Taha Mawada, Shafique Usama, Rashid Wardah, Taha Hussein, Awan Manahil, Ayyub Aisha, Ahmad Shahzad, Alsadoun Lara
General Surgery, National Ribat University, Khartoum, SDN.
General Surgery, Azra Naheed Medical College, Lahore, PAK.
Cureus. 2025 Apr 7;17(4):e81853. doi: 10.7759/cureus.81853. eCollection 2025 Apr.
Early detection of post-surgical infections is crucial for improving patient outcomes and reducing healthcare burdens. This systematic review evaluates the diagnostic accuracy of C-reactive protein (CRP), procalcitonin (PCT), white blood cell count (WBC), and neutrophil-lymphocyte ratio (NLR) in identifying early post-surgical infections across various surgical specialties. A comprehensive search was conducted in PubMed, MEDLINE, Embase, and Cochrane Library following Preferred Reporting Items for Systematic Reviews and Meta-Analyses (PRISMA) guidelines, yielding eight high-quality studies, including meta-analyses, randomized controlled trials, and cohort studies. The findings indicate that CRP is the most extensively studied biomarker, with postoperative day (POD) 3-7 levels demonstrating moderate to high predictive value in abdominal, colorectal, spinal, and pancreatic surgeries. PCT was effective in guiding the management of adhesion-related small bowel obstruction, while NLR showed moderate diagnostic performance in orthopedic infections. Sensitivity and specificity varied across biomarkers and surgical types, with CRP showing the highest accuracy in spinal surgery (100% sensitivity and 96.8% specificity). Quality assessment using AMSTAR 2, ROB 2, QUADAS-2, and NOS tools revealed a moderate risk of bias in most studies due to heterogeneity in methodologies and biomarker cutoffs. The results support the integration of biomarker-based infection monitoring into perioperative protocols to optimize patient management, facilitate early discharge, and reduce unnecessary antibiotic use. Future research should focus on large-scale multicenter trials to establish standardized biomarker thresholds and explore the potential of combining multiple biomarkers with artificial intelligence-driven predictive models.

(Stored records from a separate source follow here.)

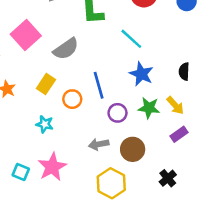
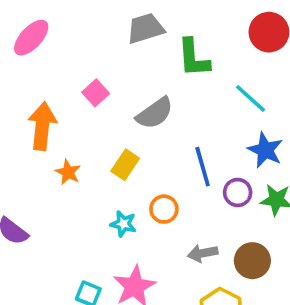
pink square: (26, 35) -> (96, 93), size x0.6
orange circle: (72, 99) -> (164, 209), moved
purple circle: (117, 113) -> (238, 192), moved

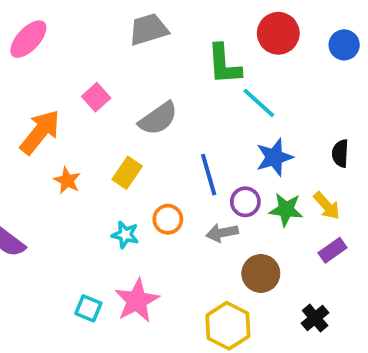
green L-shape: (193, 58) -> (224, 64), moved
orange arrow: (42, 126) -> (40, 132), turned 33
blue star: (265, 150) -> (274, 157), turned 30
gray arrow: (203, 253) -> (222, 233), moved

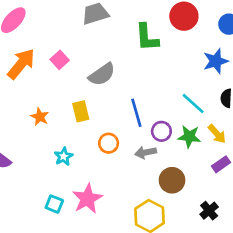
cyan line: (259, 103) -> (193, 103), moved
orange arrow: (40, 132) -> (21, 64), moved
blue star: (274, 157) -> (216, 61), moved
yellow rectangle: (127, 173) -> (81, 111), turned -48
cyan star: (125, 235) -> (64, 156), moved, turned 30

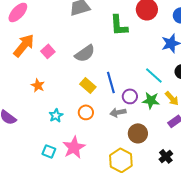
pink square: (60, 60) -> (48, 51), moved
yellow rectangle: (81, 111) -> (88, 85), moved, turned -35
orange circle: (109, 143) -> (86, 112), moved

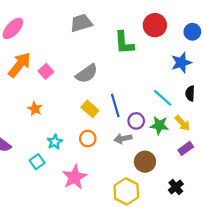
cyan square: (49, 151) -> (37, 162), moved, turned 32

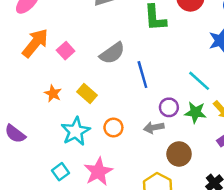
blue line: (115, 106) -> (142, 75), moved
yellow rectangle: (90, 109) -> (87, 93), moved
cyan star: (55, 142) -> (76, 131), size x1.6
cyan square: (37, 162) -> (61, 172), moved

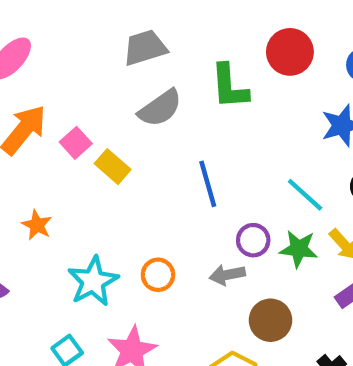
gray semicircle: (112, 53) -> (160, 108), moved
orange star: (53, 93) -> (37, 225), moved
yellow rectangle: (87, 93) -> (113, 167), moved

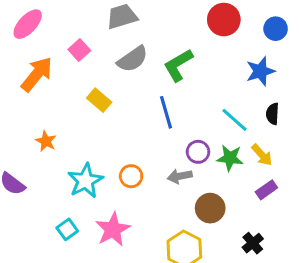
green L-shape: (229, 87) -> (178, 65), moved, turned 64
pink square: (76, 143) -> (79, 50), moved

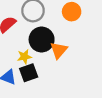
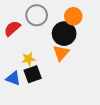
black circle: (42, 40) -> (64, 34), moved

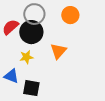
black circle: (64, 34) -> (31, 32), moved
black square: (33, 74) -> (31, 88), moved, turned 30

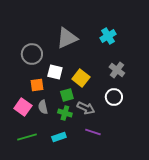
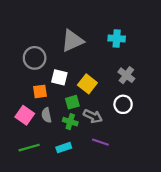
cyan cross: (108, 36) -> (117, 38), turned 35

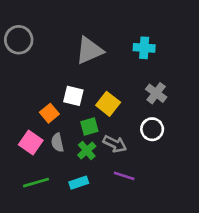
gray circle: (35, 58) -> (19, 40), moved
orange square: (40, 91) -> (49, 113), turned -32
green cross: (70, 122) -> (87, 151), turned 32

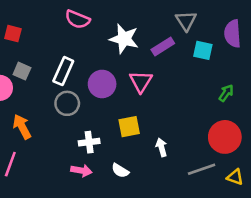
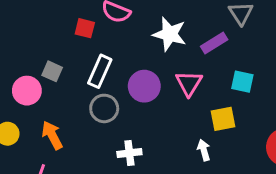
red square: (13, 34) -> (85, 28), moved
cyan square: (203, 50) -> (242, 82), moved
yellow square: (129, 127) -> (223, 119), moved
white arrow: (161, 147) -> (204, 150), moved

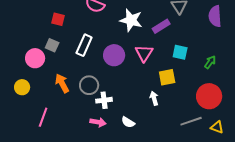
red square: (85, 28) -> (58, 19), moved
gray circle: (104, 108) -> (89, 85), moved
orange arrow: (52, 135) -> (62, 83), moved

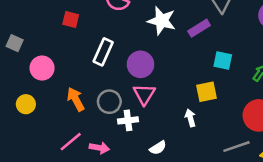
gray square: (52, 45) -> (15, 43), moved
pink triangle: (144, 53) -> (144, 94), moved
pink line: (43, 117) -> (71, 142), moved, turned 30
pink arrow: (98, 122) -> (99, 148), moved
white semicircle: (128, 122) -> (158, 148), turned -64

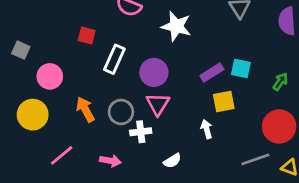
red square: (71, 19) -> (87, 36), moved
purple rectangle: (199, 28) -> (212, 72), moved
yellow circle: (26, 104) -> (33, 115), size x1.5
pink line: (71, 142) -> (62, 155), moved

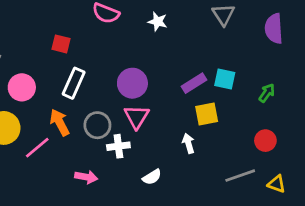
white star: (176, 26) -> (158, 22), moved, size x0.6
white rectangle: (114, 59) -> (74, 83), moved
red circle: (279, 126) -> (265, 141), size x0.6
pink line: (62, 155) -> (37, 148), moved

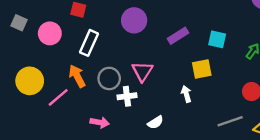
purple circle: (132, 83) -> (134, 20), moved
purple rectangle: (194, 83) -> (178, 36), moved
pink circle: (22, 87) -> (50, 33), moved

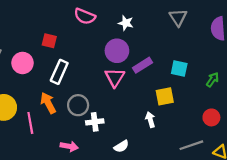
purple circle: (134, 20) -> (117, 51), moved
pink triangle: (142, 71) -> (115, 77), moved
pink line: (58, 97) -> (30, 123), turned -60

早期发现术后感染对于改善患者预后和减轻医疗负担至关重要。本系统评价评估了C反应蛋白(CRP)、降钙素原(PCT)、白细胞计数(WBC)和中性粒细胞与淋巴细胞比值(NLR)在各外科专科中识别早期术后感染的诊断准确性。按照系统评价和Meta分析的首选报告项目(PRISMA)指南,在PubMed、MEDLINE、Embase和Cochrane图书馆进行了全面检索,得到八项高质量研究,包括Meta分析、随机对照试验和队列研究。研究结果表明,CRP是研究最广泛的生物标志物,术后第3 - 7天的水平在腹部、结直肠、脊柱和胰腺手术中显示出中度至高预测价值。PCT在指导粘连相关小肠梗阻的管理方面有效,而NLR在骨科感染中显示出中等诊断性能。生物标志物和手术类型的敏感性和特异性各不相同,CRP在脊柱手术中显示出最高准确性(敏感性100%,特异性96.8%)。使用AMSTAR 2、ROB 2、QUADAS - 2和NOS工具进行的质量评估显示,由于方法和生物标志物临界值的异质性,大多数研究存在中度偏倚风险。结果支持将基于生物标志物的感染监测纳入围手术期方案,以优化患者管理、促进早期出院并减少不必要的抗生素使用。未来的研究应侧重于大规模多中心试验,以建立标准化的生物标志物阈值,并探索将多种生物标志物与人工智能驱动的预测模型相结合的潜力。